### What is being asked
Only the number is wanted: tally the lines below that contain the word "Если".

========================================================================

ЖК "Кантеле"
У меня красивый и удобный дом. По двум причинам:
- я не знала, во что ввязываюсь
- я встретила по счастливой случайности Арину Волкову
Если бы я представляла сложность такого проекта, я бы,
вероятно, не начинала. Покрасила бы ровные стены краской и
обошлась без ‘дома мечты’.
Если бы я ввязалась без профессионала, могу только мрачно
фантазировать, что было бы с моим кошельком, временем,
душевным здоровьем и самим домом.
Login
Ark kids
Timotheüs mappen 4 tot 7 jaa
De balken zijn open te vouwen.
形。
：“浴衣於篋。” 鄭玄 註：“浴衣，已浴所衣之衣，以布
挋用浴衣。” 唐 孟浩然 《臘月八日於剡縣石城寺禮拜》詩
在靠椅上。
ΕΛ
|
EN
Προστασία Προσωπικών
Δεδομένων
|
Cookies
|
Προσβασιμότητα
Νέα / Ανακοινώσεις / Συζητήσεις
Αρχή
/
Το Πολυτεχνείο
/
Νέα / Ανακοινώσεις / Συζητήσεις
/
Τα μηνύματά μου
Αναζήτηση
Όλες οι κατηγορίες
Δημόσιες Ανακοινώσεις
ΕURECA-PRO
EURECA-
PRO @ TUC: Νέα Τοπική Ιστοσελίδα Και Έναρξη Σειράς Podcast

========================================================================

### Result for this exercise
2